PENDAHULUAN
1.1
Latar Belakang
Maloklusi dapat didefinisikan sebagai penyimpangan yang cukup besar dalam
pertumbuhan dento- fasial yang dianggap secara estetik dan fungsional tidak sesuai
(Cobourne, 2009). Maloklusi memberikan dampak dalam bidang estetik atau
penampilan (Joelijanto, 2012). Selain itu, maloklusi juga memberikan permasalahan
fonetik dan pengunyahan (Joelijanto, 2012). Maloklusi bisa menyebabkan terjadinya
gangguan bicara, dimana kebanyakan huruf membutuhkan susunan gigi yang baik
untuk dapat dilafalkan secara jelas (Joelijanto, 2012).

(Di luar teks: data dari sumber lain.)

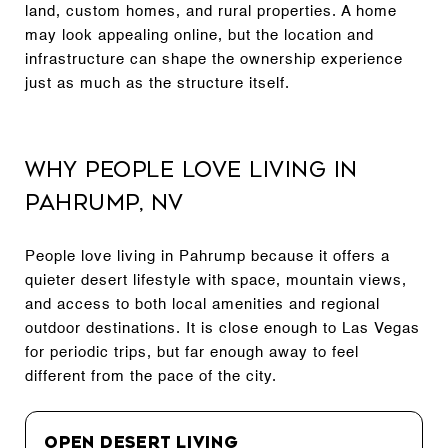
land, custom homes, and rural properties. A home
may look appealing online, but the location and
infrastructure can shape the ownership experience
just as much as the structure itself.
Why People Love Living in
Pahrump, NV
People love living in Pahrump because it offers a
quieter desert lifestyle with space, mountain views,
and access to both local amenities and regional
outdoor destinations. It is close enough to Las Vegas
for periodic trips, but far enough away to feel
different from the pace of the city.
Open Desert Living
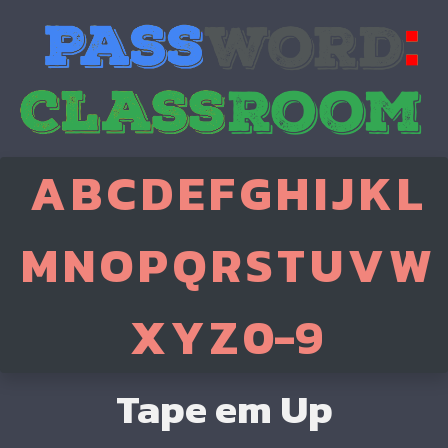
A
B
C
D
E
F
G
H
I
J
K
L
M
N
O
P
Q
R
S
T
U
V
W
X
Y
Z
0-9
Tape em Up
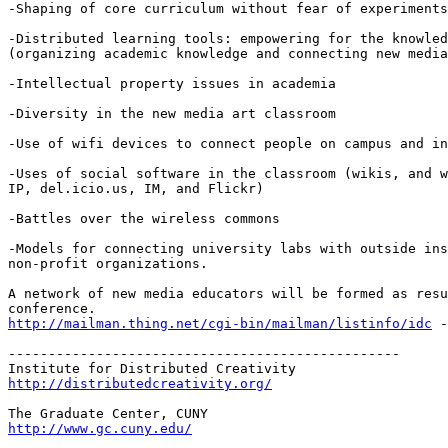
-Shaping of core curriculum without fear of experiments
-Distributed learning tools: empowering for the knowled
(organizing academic knowledge and connecting new media
-Intellectual property issues in academia

-Diversity in the new media art classroom

-Use of wifi devices to connect people on campus and in
-Uses of social software in the classroom (wikis, and w
IP, del.icio.us, IM, and Flickr)

-Battles over the wireless commons

-Models for connecting university labs with outside ins
non-profit organizations.

A network of new media educators will be formed as resu
http://mailman.thing.net/cgi-bin/mailman/listinfo/idc
 -
-------------------------------------------------

http://distributedcreativity.org/
http://www.gc.cuny.edu/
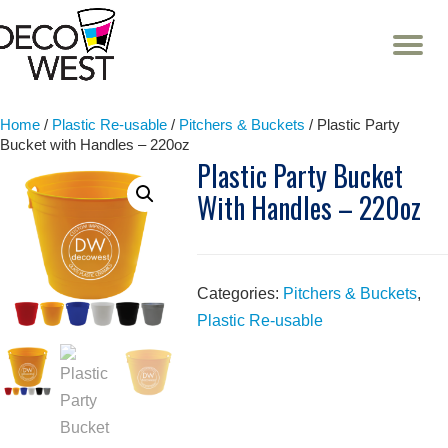
T
NA
Skip
to
content
Home
/
Plastic Re-usable
/
Pitchers & Buckets
/ Plastic Party
Bucket with Handles – 220oz
Plastic Party Bucket
With Handles – 220oz
Categories:
Pitchers & Buckets
,
Plastic Re-usable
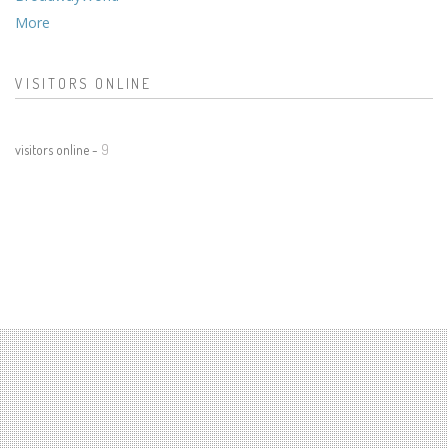
More
VISITORS ONLINE
visitors online -
9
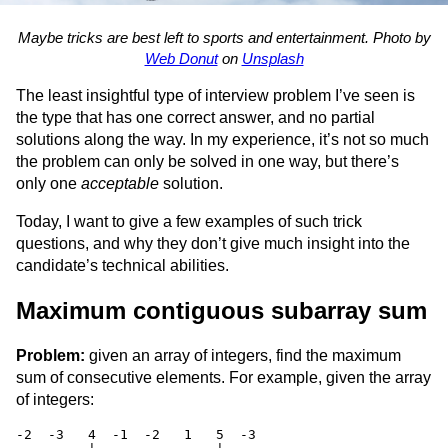
Maybe tricks are best left to sports and entertainment. Photo by
Web Donut
on
Unsplash
The least insightful type of interview problem I’ve seen is
the type that has one correct answer, and no partial
solutions along the way. In my experience, it’s not so much
the problem can only be solved in one way, but there’s
only one
acceptable
solution.
Today, I want to give a few examples of such trick
questions, and why they don’t give much insight into the
candidate’s technical abilities.
Maximum contiguous subarray sum
Problem:
given an array of integers, find the maximum
sum of consecutive elements. For example, given the array
of integers:
-2  -3   4  -1  -2   1   5  -3
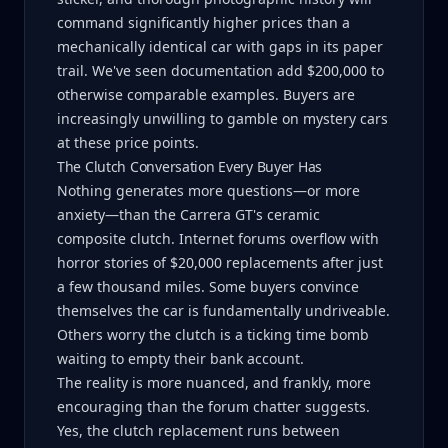
command significantly higher prices than a
mechanically identical car with gaps in its paper
trail. We've seen documentation add $200,000 to
otherwise comparable examples. Buyers are
increasingly unwilling to gamble on mystery cars
at these price points.
The Clutch Conversation Every Buyer Has
Nothing generates more questions—or more
anxiety—than the Carrera GT's ceramic
composite clutch. Internet forums overflow with
horror stories of $20,000 replacements after just
a few thousand miles. Some buyers convince
themselves the car is fundamentally undriveable.
Others worry the clutch is a ticking time bomb
waiting to empty their bank account.
The reality is more nuanced, and frankly, more
encouraging than the forum chatter suggests.
Yes, the clutch replacement runs between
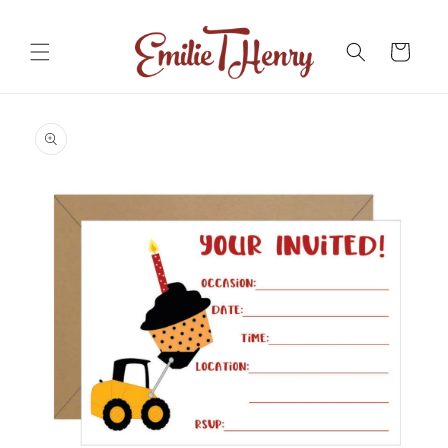
Skip to
content
Cart
Skip to
product
information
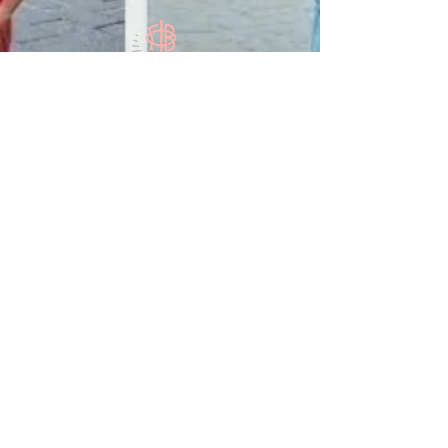
Contact Us
633 W Jefferson St, Tallahassee, FL 32304
Submit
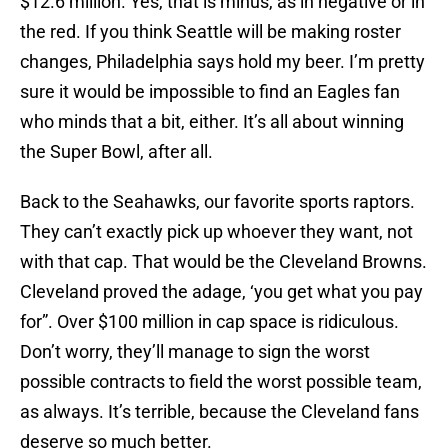
$12.6 million. Yes, that is minus, as in negative or in
the red. If you think Seattle will be making roster
changes, Philadelphia says hold my beer. I’m pretty
sure it would be impossible to find an Eagles fan
who minds that a bit, either. It’s all about winning
the Super Bowl, after all.
Back to the Seahawks, our favorite sports raptors.
They can’t exactly pick up whoever they want, not
with that cap. That would be the Cleveland Browns.
Cleveland proved the adage, ‘you get what you pay
for”. Over $100 million in cap space is ridiculous.
Don’t worry, they’ll manage to sign the worst
possible contracts to field the worst possible team,
as always. It’s terrible, because the Cleveland fans
deserve so much better.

Salah satu jenis maloklusi yaitu gigi berjejal (Sasea, 2013). Gigi berjejal
merupakan keadaan berjejalnya gigi di luar susunan gigi yang normal (Sasea, 2013).
Prevalensi gigi berjejal merupakan komponen tertinggi dalam jumlah maloklusi
(Sasea, 2013). Di Inggris ditemukan jumlah gigi berjejal sebanyak 80,23% dari 596
anak anak usia 11- 12 tahun ( Alhummayani). Pada penelitian di Departemen
Orthodonti FKG UI tahun 1999 di Jakarta menunjukkan dari 270 anak usia 12 14
tahun ditemukan gigi berjejal sebanyak 44,9%, gigi renggang (diastema) sebanyak
16,7%, gigi protrusi 6,3%, deepbite 6,3%, scissor bite 12,3%, dan gigi terbuka (open
bite) sebanyak 13,2% (Sasea, 2013).
Gigi berjejal lebih banyak terjadi pada rahang bawah daripada rahang atas
(Laguhi, 2014). Hasil penelitian yang dilakukan di Fakultas Kedokteran Gigi
Universitas Gigi Padjajaran tahun 2013 menunjukkan persentase gigi berjejal sebesar
50% di segmen anterior rahang bawah (Laguhi, 2014). Bhalajhi mengungkapkan
bahwa penyebab gigi berjejal terjadi karena tidak harmonisnya ukuran gigi dan
panjang lengkung rahang, misalnya ukuran gigi yang terlalu besar, lengkung rahang
yang terlalu pendek atau jumlah gigi yang melebihi normal (Laguhi, 2014). Gigi
berjejal pada rahang bawah lebih banyak terjadi daripada rahang atas karena adanya
tekanan dari jaringan lunak bibir dan posisi serta ukuran lidah, gigi berlebih,
tanggalnya gigi tetap, dan bentuk gigi yang tidak normal (Laguhi, 2014).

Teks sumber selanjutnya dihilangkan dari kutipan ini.